Encoding the Output Label

Let’s additionally map the output labels ‘sure’ and ‘no’ to 1 and 0, respectively.

encoded_data['y'] = encoded_data['y'].exchange({'no': 0, 'sure': 1})
print(encoded_data['y'])
Output >>>

0        0
1        0
2        0
3        0
4        0
        ..
45206    1
45207    1
45208    1
45209    0
45210    0
Identify: y, Size: 45211, dtype: int64

Recall that we used one-hot encoding for ‘housing’, ‘default’, and ‘mortgage’ columns. As a result of these columns additionally take ‘sure’ and ‘no’ values, you may as well map ‘sure’ and ‘no’ to 1 and 0, respectively.

Visualizing the Distribution of Class Labels

It’s additionally useful to examine the distribution of sophistication labels in order that we are able to account for sophistication imbalance when constructing fashions if wanted.

 Immediate: I wish to perceive the distribution of sophistication labels. Please give me the code to generate an acceptable plot for a similar.

Right here’s the code to generate a countplot in Seaborn:

import seaborn as sns
import matplotlib.pyplot as plt

# Plot the distribution of output labels
sns.countplot(knowledge=knowledge, x='y')
plt.xlabel('Output Label')
plt.ylabel('Depend')
plt.title('Output Label Distribution')
plt.present()

We see that there’s class imbalance. So in case you are constructing a mannequin, it’s best to remember to tackle class imbalance utilizing applicable resampling strategies.

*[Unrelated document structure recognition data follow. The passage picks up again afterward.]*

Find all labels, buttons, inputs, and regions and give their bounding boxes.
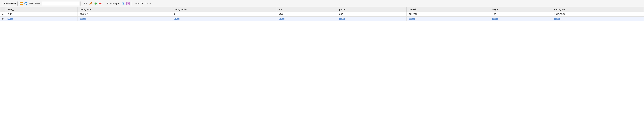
filter-rows-label: Filter Rows: <box>29 2 41 5</box>
null-badge-mem-id: NULL <box>8 18 13 20</box>
new-cell-phone1[interactable]: NULL <box>337 16 406 21</box>
cell-mem-number-1[interactable]: 4 <box>172 12 276 16</box>
svg-rect-3 <box>21 4 23 5</box>
new-cell-phone2[interactable]: NULL <box>406 16 490 21</box>
new-cell-height[interactable]: NULL <box>490 16 552 21</box>
export-import-label: Export/Import: <box>107 2 121 5</box>
filter-rows-input[interactable] <box>42 2 79 5</box>
import-icon[interactable] <box>126 2 130 5</box>
delete-row-icon[interactable] <box>98 2 102 5</box>
new-cell-mem-name[interactable]: NULL <box>78 16 172 21</box>
result-grid-label: Result Grid <box>4 2 16 5</box>
null-badge-phone1: NULL <box>339 18 345 20</box>
svg-line-4 <box>90 4 90 5</box>
null-badge-mem-number: NULL <box>174 18 180 20</box>
col-header-debut_date[interactable]: debut_date <box>552 7 644 12</box>
null-badge-phone2: NULL <box>409 18 414 20</box>
cell-phone1-1[interactable]: 055 <box>337 12 406 16</box>
null-badge-addr: NULL <box>279 18 284 20</box>
col-header-phone1[interactable]: phone1 <box>337 7 406 12</box>
edit-label: Edit: <box>84 2 88 5</box>
null-badge-height: NULL <box>492 18 498 20</box>
row-indicator-1: ▶ <box>0 12 5 16</box>
table-header-row: mem_id mem_name mem_number addr phone1 p… <box>0 7 644 12</box>
cell-mem-name-1[interactable]: 블랙핑크 <box>78 12 172 16</box>
svg-rect-0 <box>20 2 21 3</box>
new-cell-addr[interactable]: NULL <box>276 16 337 21</box>
svg-rect-1 <box>21 2 23 3</box>
svg-rect-17 <box>127 2 129 3</box>
refresh-icon[interactable] <box>24 2 28 5</box>
cell-debut-date-1[interactable]: 2016-08-08 <box>552 12 644 16</box>
new-cell-mem-number[interactable]: NULL <box>172 16 276 21</box>
table-row: ▶ BLK 블랙핑크 4 경남 055 22222222 163 2016-08… <box>0 12 644 16</box>
col-header-mem_id[interactable]: mem_id <box>5 7 78 12</box>
col-header-mem_number[interactable]: mem_number <box>172 7 276 12</box>
toolbar: Result Grid Filter Rows: Edit: <box>0 0 644 7</box>
col-header-indicator <box>0 7 5 12</box>
edit-pencil-icon[interactable] <box>89 2 93 5</box>
add-row-icon[interactable] <box>94 2 98 5</box>
null-badge-mem-name: NULL <box>80 18 86 20</box>
new-row-indicator: ✱ <box>0 16 5 21</box>
new-cell-mem-id[interactable]: NULL <box>5 16 78 21</box>
cell-mem-id-1[interactable]: BLK <box>5 12 78 16</box>
null-badge-debut-date: NULL <box>554 18 560 20</box>
svg-rect-13 <box>122 2 124 3</box>
result-table: mem_id mem_name mem_number addr phone1 p… <box>0 7 644 21</box>
svg-rect-2 <box>20 4 21 5</box>
col-header-phone2[interactable]: phone2 <box>406 7 490 12</box>
col-header-height[interactable]: height <box>490 7 552 12</box>
toolbar-sep-3 <box>104 2 104 6</box>
col-header-addr[interactable]: addr <box>276 7 337 12</box>
col-header-mem_name[interactable]: mem_name <box>78 7 172 12</box>
table-container: mem_id mem_name mem_number addr phone1 p… <box>0 7 644 123</box>
wrap-cell-label: Wrap Cell Conte... <box>135 2 152 5</box>
new-table-row: ✱ NULL NULL NULL NULL NULL NULL NULL NUL… <box>0 16 644 21</box>
cell-addr-1[interactable]: 경남 <box>276 12 337 16</box>
new-cell-debut-date[interactable]: NULL <box>552 16 644 21</box>
export-icon[interactable] <box>122 2 125 5</box>
result-panel: Result Grid Filter Rows: Edit: <box>0 0 644 123</box>
cell-phone2-1[interactable]: 22222222 <box>406 12 490 16</box>
cell-height-1[interactable]: 163 <box>490 12 552 16</box>
grid-icon[interactable] <box>19 2 23 5</box>
toolbar-sep-2 <box>80 2 81 6</box>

Although knowledge cleansing and preprocessing require efforts from the developer, let’s attempt to get a generic sequence of steps that works moderately properly for a easy dataset.

 Immediate: Are you able to give me a generic knowledge cleansing and preprocessing pipeline based mostly on what we’ve finished to date. Get primary data on the dataset, examine for and deal with lacking values, establish categorical columns, and encode categorical columns. Use solely pandas.

And right here it’s:

import pandas as pd

# Load the dataset right into a DataFrame
knowledge = pd.read_csv('knowledge.csv')

# Step 1: Fundamental Information
print(knowledge.data())

# Step 2: Lacking Values
missing_values = knowledge.isnull().sum()
print(missing_values)

# Step 3: Deal with Lacking Values
# Determine columns with lacking values
columns_with_missing_values = missing_values[missing_values > 0].index

# Impute lacking values utilizing fillna() or different appropriate methodology
knowledge[columns_with_missing_values] = knowledge[columns_with_missing_values].fillna(knowledge[columns_with_missing_values].imply())

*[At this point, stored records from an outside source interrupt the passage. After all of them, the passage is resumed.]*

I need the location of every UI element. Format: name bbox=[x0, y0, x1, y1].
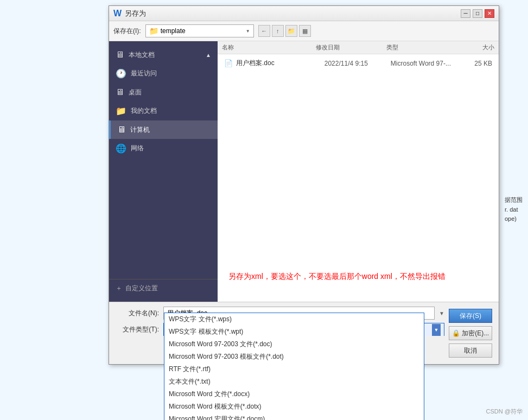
encrypt-button[interactable]: 🔒 加密(E)... bbox=[449, 326, 492, 340]
plus-icon: ＋ bbox=[116, 284, 122, 293]
network-icon: 🌐 bbox=[116, 143, 126, 154]
sidebar-item-my-docs[interactable]: 📁 我的文档 bbox=[109, 101, 218, 120]
sidebar-item-label: 最近访问 bbox=[131, 69, 157, 78]
dropdown-item-docm[interactable]: Microsoft Word 宏用文件(*.docm) bbox=[164, 413, 424, 420]
local-docs-icon: 🖥 bbox=[116, 50, 124, 60]
dropdown-item-rtf[interactable]: RTF 文件(*.rtf) bbox=[164, 363, 424, 376]
sidebar-item-computer[interactable]: 🖥 计算机 bbox=[109, 120, 218, 139]
col-header-name: 名称 bbox=[222, 43, 316, 52]
view-button[interactable]: ▦ bbox=[299, 25, 311, 37]
file-date: 2022/11/4 9:15 bbox=[325, 60, 391, 67]
dropdown-item-wps[interactable]: WPS文字 文件(*.wps) bbox=[164, 313, 424, 326]
sidebar-item-recent[interactable]: 🕐 最近访问 bbox=[109, 64, 218, 83]
folder-icon: 📁 bbox=[149, 27, 158, 35]
back-button[interactable]: ← bbox=[258, 25, 270, 37]
filelist-header: 名称 修改日期 类型 大小 bbox=[218, 41, 499, 54]
sidebar-item-local-docs[interactable]: 🖥 本地文档 ▲ bbox=[109, 46, 218, 64]
file-name: 用户档案.doc bbox=[236, 59, 325, 68]
dropdown-item-docx[interactable]: Microsoft Word 文件(*.docx) bbox=[164, 388, 424, 400]
sidebar-item-label: 网络 bbox=[131, 144, 144, 153]
minimize-button[interactable]: ─ bbox=[461, 9, 470, 18]
filetype-label: 文件类型(T): bbox=[116, 325, 159, 334]
save-as-dialog: W 另存为 ─ □ ✕ 保存在(I): 📁 template ▼ ← ↑ 📁 ▦… bbox=[109, 5, 499, 365]
file-doc-icon: 📄 bbox=[224, 59, 233, 68]
titlebar-buttons: ─ □ ✕ bbox=[461, 9, 494, 18]
col-header-date: 修改日期 bbox=[316, 43, 386, 52]
dialog-body: 🖥 本地文档 ▲ 🕐 最近访问 🖥 桌面 📁 我的文档 🖥 计算机 🌐 bbox=[109, 41, 499, 302]
dropdown-item-dotx[interactable]: Microsoft Word 模板文件(*.dotx) bbox=[164, 400, 424, 413]
col-header-size: 大小 bbox=[457, 43, 494, 52]
dropdown-item-wpt[interactable]: WPS文字 模板文件(*.wpt) bbox=[164, 326, 424, 338]
close-button[interactable]: ✕ bbox=[485, 9, 494, 18]
filelist-body: 📄 用户档案.doc 2022/11/4 9:15 Microsoft Word… bbox=[218, 54, 499, 302]
computer-icon: 🖥 bbox=[117, 125, 126, 135]
dropdown-item-doc[interactable]: Microsoft Word 97-2003 文件(*.doc) bbox=[164, 338, 424, 351]
sidebar-item-label: 本地文档 bbox=[129, 50, 155, 60]
sidebar-item-label: 桌面 bbox=[129, 88, 142, 97]
file-list-area: 名称 修改日期 类型 大小 📄 用户档案.doc 2022/11/4 9:15 … bbox=[218, 41, 499, 302]
my-docs-icon: 📁 bbox=[116, 106, 126, 116]
file-type: Microsoft Word 97-... bbox=[391, 60, 457, 67]
save-in-label: 保存在(I): bbox=[113, 27, 141, 36]
filetype-dropdown-btn[interactable]: ▼ bbox=[432, 324, 441, 336]
sidebar-item-label: 我的文档 bbox=[131, 106, 157, 116]
dialog-titlebar: W 另存为 ─ □ ✕ bbox=[109, 6, 499, 21]
dialog-sidebar: 🖥 本地文档 ▲ 🕐 最近访问 🖥 桌面 📁 我的文档 🖥 计算机 🌐 bbox=[109, 41, 218, 302]
wps-icon: W bbox=[113, 9, 122, 18]
col-header-type: 类型 bbox=[386, 43, 457, 52]
titlebar-left: W 另存为 bbox=[113, 9, 146, 18]
add-custom-location-button[interactable]: ＋ 自定义位置 bbox=[109, 279, 218, 297]
sidebar-arrow-icon: ▲ bbox=[206, 52, 211, 58]
dropdown-arrow-icon: ▼ bbox=[246, 29, 250, 34]
table-row[interactable]: 📄 用户档案.doc 2022/11/4 9:15 Microsoft Word… bbox=[220, 56, 497, 70]
sidebar-item-label: 计算机 bbox=[130, 125, 150, 135]
sidebar-item-network[interactable]: 🌐 网络 bbox=[109, 139, 218, 158]
filename-label: 文件名(N): bbox=[116, 309, 159, 318]
save-button[interactable]: 保存(S) bbox=[449, 309, 492, 323]
bg-right-text: 据范围 r. dat ope) bbox=[505, 195, 523, 224]
dialog-title: 另存为 bbox=[125, 9, 146, 18]
watermark: CSDN @符华 bbox=[486, 408, 523, 416]
recent-icon: 🕐 bbox=[116, 68, 126, 79]
dropdown-item-dot[interactable]: Microsoft Word 97-2003 模板文件(*.dot) bbox=[164, 351, 424, 363]
custom-location-label: 自定义位置 bbox=[125, 284, 158, 293]
up-button[interactable]: ↑ bbox=[272, 25, 284, 37]
new-folder-button[interactable]: 📁 bbox=[285, 25, 297, 37]
dialog-toolbar: 保存在(I): 📁 template ▼ ← ↑ 📁 ▦ bbox=[109, 21, 499, 41]
nav-buttons: ← ↑ 📁 ▦ bbox=[258, 25, 311, 37]
cancel-button[interactable]: 取消 bbox=[449, 343, 492, 358]
sidebar-item-desktop[interactable]: 🖥 桌面 bbox=[109, 83, 218, 101]
desktop-icon: 🖥 bbox=[116, 87, 124, 97]
save-in-value: template bbox=[161, 27, 246, 35]
dropdown-item-txt[interactable]: 文本文件(*.txt) bbox=[164, 376, 424, 388]
maximize-button[interactable]: □ bbox=[473, 9, 482, 18]
save-in-dropdown[interactable]: 📁 template ▼ bbox=[145, 24, 254, 37]
file-size: 25 KB bbox=[457, 60, 492, 67]
filetype-dropdown-list: WPS文字 文件(*.wps) WPS文字 模板文件(*.wpt) Micros… bbox=[164, 313, 424, 420]
annotation-text: 另存为xml，要选这个，不要选最后那个word xml，不然导出报错 bbox=[228, 272, 446, 282]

# Step 4: Get Categorical Columns
categorical_columns = knowledge.select_dtypes(embrace=['object']).columns

# Step 5: Encode Categorical Columns
# Carry out ordinal encoding or one-hot encoding utilizing pandas' get_dummies() operate
encoded_data = pd.get_dummies(knowledge, columns=categorical_columns)

# Print the encoded knowledge
print(encoded_data.head())

As seen, knowledge science experience in synergy with ChatGPT will help make knowledge cleansing and preprocessing less complicated and sooner. Now that you’ve the preprocessed dataset prepared, you possibly can take this additional by constructing a easy predictive mannequin on this financial institution advertising dataset.

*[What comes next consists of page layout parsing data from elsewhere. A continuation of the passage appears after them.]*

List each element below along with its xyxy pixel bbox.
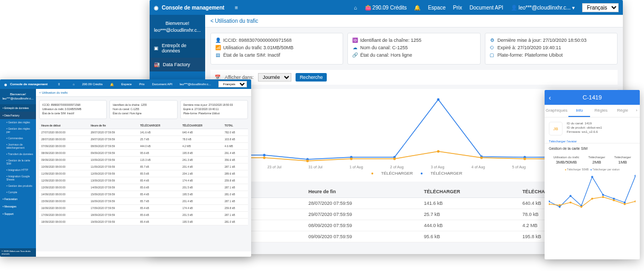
mobile-tabs: Graphiques Info Règles Règle ›	[545, 105, 640, 118]
small-footer: © 2020 Ubibot.com Tous droits réservés	[0, 248, 36, 257]
stat-down: Télécharger2MB	[588, 156, 605, 165]
sidebar-item[interactable]: • Gestion de la carte SIM	[0, 157, 36, 167]
small-breadcrumb[interactable]: < Utilisation du trafic	[36, 89, 251, 97]
sim-section-title: Gestion de la carte SIM	[545, 143, 640, 153]
credits-label[interactable]: 👛 290.09 Crédits	[365, 5, 407, 11]
small-logo[interactable]: ◉Console de management	[4, 83, 48, 86]
nav-espace[interactable]: Espace	[428, 5, 445, 11]
svg-point-36	[624, 203, 626, 205]
logo-icon: ◉	[154, 5, 159, 11]
small-card2: Identifiant de la chaîne: 1255 Nom du ca…	[109, 100, 177, 119]
sidebar-item[interactable]: • Data Factory	[0, 112, 36, 119]
lang-select[interactable]: Français	[218, 81, 247, 87]
lang-select[interactable]: Français	[582, 3, 619, 12]
sidebar-item[interactable]: • Transfert de données	[0, 151, 36, 157]
user-icon: 👤	[215, 38, 220, 43]
id-icon: 🆔	[352, 38, 357, 43]
svg-point-33	[591, 197, 593, 200]
sidebar-item-entrepot[interactable]: ▣ Entrepôt de données	[150, 39, 205, 58]
svg-point-37	[634, 201, 636, 203]
clock-icon: ⏲	[490, 45, 495, 50]
stat-usage: Utilisation du trafic3MB/50MB	[553, 156, 579, 165]
small-card1: ICCID: 89883070000000971568 Utilisation …	[39, 100, 107, 119]
tab-regles[interactable]: Règles	[590, 105, 612, 117]
home-icon[interactable]: ⌂	[354, 5, 357, 11]
home-icon[interactable]: ⌂	[73, 83, 75, 86]
sidebar-item[interactable]: • Gestion des produits	[0, 183, 36, 189]
mobile-stats: Utilisation du trafic3MB/50MB Télécharge…	[545, 153, 640, 167]
small-topbar: ◉Console de management ≡ ⌂ 290.09 Crédit…	[0, 79, 251, 89]
card-maj: ⚙Dernière mise à jour: 27/10/2020 18:50:…	[485, 33, 618, 65]
table-row: 14/09/2020 08:00:0015/09/2020 07:59:5985…	[39, 191, 248, 198]
hamburger-icon[interactable]: ≡	[235, 5, 238, 11]
sidebar-item[interactable]: • Entrepôt de données	[0, 104, 36, 112]
signal-icon: 📶	[215, 45, 220, 50]
cloud-icon: ☁	[352, 45, 357, 50]
svg-point-5	[437, 98, 439, 101]
factory-icon: 🏭	[154, 62, 160, 67]
tab-regle[interactable]: Règle	[612, 105, 633, 117]
table-row: 10/09/2020 08:00:0011/09/2020 07:59:5985…	[39, 164, 248, 170]
search-button[interactable]: Recherche	[296, 73, 327, 82]
sidebar-item[interactable]: • Commandes	[0, 135, 36, 141]
mobile-title: C-1419	[583, 94, 602, 101]
table-row: 11/09/2020 08:00:0012/09/2020 07:59:5985…	[39, 170, 248, 177]
svg-point-28	[634, 175, 636, 177]
breadcrumb[interactable]: < Utilisation du trafic	[205, 15, 623, 28]
mobile-chart	[545, 172, 640, 214]
topbar: ◉ Console de management ≡ ⌂ 👛 290.09 Cré…	[150, 0, 623, 15]
filter-range-select[interactable]: Journée	[258, 73, 291, 82]
sidebar-item[interactable]: • Journaux de téléchargement	[0, 141, 36, 151]
table-row: 15/09/2020 08:00:0016/09/2020 07:59:5985…	[39, 198, 248, 205]
tab-graphiques[interactable]: Graphiques	[545, 105, 568, 117]
svg-point-12	[306, 160, 309, 162]
wallet-icon: 👛	[365, 5, 371, 11]
svg-point-15	[437, 150, 439, 153]
sidebar-item[interactable]: • Support	[0, 210, 36, 218]
link-icon: 🔗	[352, 52, 357, 58]
sidebar-item[interactable]: • Facturation	[0, 195, 36, 203]
table-row: 27/07/2020 08:00:0028/07/2020 07:59:5914…	[39, 129, 248, 136]
svg-point-13	[350, 158, 353, 160]
svg-point-11	[263, 157, 265, 159]
hamburger-icon[interactable]: ≡	[58, 83, 60, 86]
stat-up: Télécharger1MB	[614, 156, 631, 165]
nav-docapi[interactable]: Document API	[470, 5, 503, 11]
sim-icon: ▤	[215, 52, 220, 58]
sidebar-item[interactable]: • Intégration Google Sheets	[0, 173, 36, 183]
table-row: 18/09/2020 08:00:0019/09/2020 07:59:5985…	[39, 219, 248, 225]
user-icon: 👤	[511, 5, 517, 11]
svg-point-22	[569, 195, 572, 197]
card-iccid: 👤ICCID: 89883070000000971568 📶Utilisatio…	[210, 33, 343, 65]
table-row: 28/07/2020 08:00:0029/07/2020 07:59:5925…	[39, 136, 248, 143]
back-icon[interactable]: ‹	[549, 94, 551, 102]
app-logo[interactable]: ◉ Console de management	[154, 5, 224, 11]
mobile-window: ‹ C-1419 Graphiques Info Règles Règle › …	[545, 90, 640, 259]
nav-prix[interactable]: Prix	[453, 5, 462, 11]
small-content: < Utilisation du trafic ICCID: 898830700…	[36, 89, 251, 251]
small-welcome: Bienvenue! leo***@cloudlinxhr.c...	[0, 89, 36, 104]
small-table: Heure de début Heure de fin TÉLÉCHARGER …	[39, 122, 248, 225]
table-row: 13/09/2020 08:00:0014/09/2020 07:59:5985…	[39, 184, 248, 191]
sidebar-item-datafactory[interactable]: 🏭 Data Factory	[150, 58, 205, 71]
logo-icon: ◉	[4, 83, 7, 86]
svg-point-30	[559, 204, 561, 206]
tab-info[interactable]: Info	[568, 105, 590, 117]
sidebar-item[interactable]: • Messages	[0, 203, 36, 210]
header-nav: ⌂ 👛 290.09 Crédits 🔔 Espace Prix Documen…	[354, 3, 619, 12]
svg-point-31	[569, 202, 572, 204]
bell-icon[interactable]: 🔔	[414, 5, 420, 11]
svg-point-32	[581, 206, 583, 208]
app-title: Console de management	[162, 5, 224, 11]
bell-icon[interactable]: 🔔	[110, 83, 114, 86]
sidebar-item[interactable]: • Intégration HTTP	[0, 167, 36, 173]
svg-point-25	[602, 194, 604, 196]
tabs-more-icon[interactable]: ›	[633, 105, 640, 117]
svg-point-1	[263, 154, 265, 157]
sidebar-item[interactable]: • Compte	[0, 189, 36, 195]
sidebar-item[interactable]: • Gestion des règles	[0, 119, 36, 125]
database-icon: ▣	[154, 46, 159, 51]
sidebar-item[interactable]: • Gestion des règles par	[0, 125, 36, 135]
user-menu[interactable]: 👤 leo***@cloudlinxhr.c... ▾	[511, 5, 575, 11]
svg-point-16	[480, 157, 483, 159]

If , you may as well discover the way to leverage ChatGPT for data exploration.

The financial institution advertising dataset is licensed underneath a Creative Commons Attribution 4.0 International (CC BY 4.0) license.

Moro,S., Rita,P., and Cortez,P.. (2012). Financial institution Advertising. UCI Machine Studying Repository. https://doi.org/10.24432/C5K306.

  Bala Priya C is a developer and technical author from India. She likes working on the intersection of math, programming, knowledge science, and content material creation. Her areas of curiosity and experience embrace DevOps, knowledge science, and pure language processing. She enjoys studying, writing, coding, and low! Presently, she’s engaged on studying and sharing her information with the developer neighborhood by authoring tutorials, how-to guides, opinion items, and extra.